J'ai toujours pensé que ce ne sont pas celles qui nous sont imposées par la biologie et les liens du sang, mais celles que l'on choisit librement et au sein desquelles on trouve un amour effectivement partagé. Je viens d'être conforté dans cette pensée en ayant vu hier soir, sur Arte, le film d'Hirozaku Kore-eda, Une affaire de famille (lien), qui a obtenu la Palme d'Or au Festival de Cannes 2018.

 

De même que le vrai Père n'est pas le père selon la chair, mais celui qui adopte l'enfant, comme je l'ai signalé hier (lien), de même la vraie famille est une famille aimante, comme on le voit dans le film. Elle "adopte" une petite fille, l'élève et la fait grandir.
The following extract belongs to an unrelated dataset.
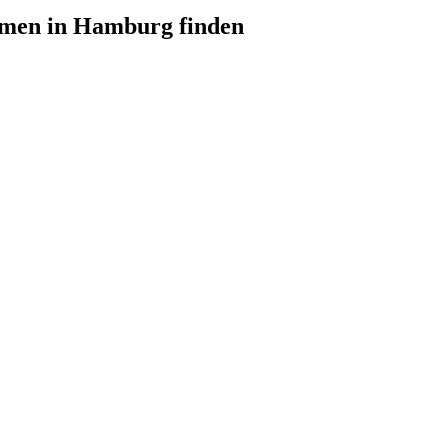
hmen in Hamburg finden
Peu importent alors ses parents réels, qui dans le film sont décevants parce que dépourvus d'amour. Sa vraie famille est ailleurs.

 

L'amour que l'on porte à sa famille est pour moi basé sur le choix qu'on en a fait. Cela s'exprime très bien dans le mot français dilection, qui vient du latin diligere, choisir (voyez aussi : élection).

 

J'ai défendu ce type d'amour dans mon livre Savoir aimer - Entre rêve et réalité (lien). J'ai montré qu'à côté de l'amour de désir ou de passion (éros), de l'amour de bienveillance (agapé) et de l'amour d'amitié (philia), il y a, couronnant les deux derniers, l'amour de choix (dilectio), dont l'amour qu'on a pour la famille qu'on s'est choisie librement est un bel exemple. Les liens n'y sont pas imposés au départ, mais à créer.

 

A l'inverse, voyez ce que dit Eluard de Violette Nozière, meurtrière de ses parents : "Elle a brisé l'affreux nœud de serpents des liens du sang."

 

 

Voici maintenant un texte, mis sur un autre site, où j'expose tout cela :

***

 

Pour voir la liste de tous mes livres édités chez BoD, cliquer : ici.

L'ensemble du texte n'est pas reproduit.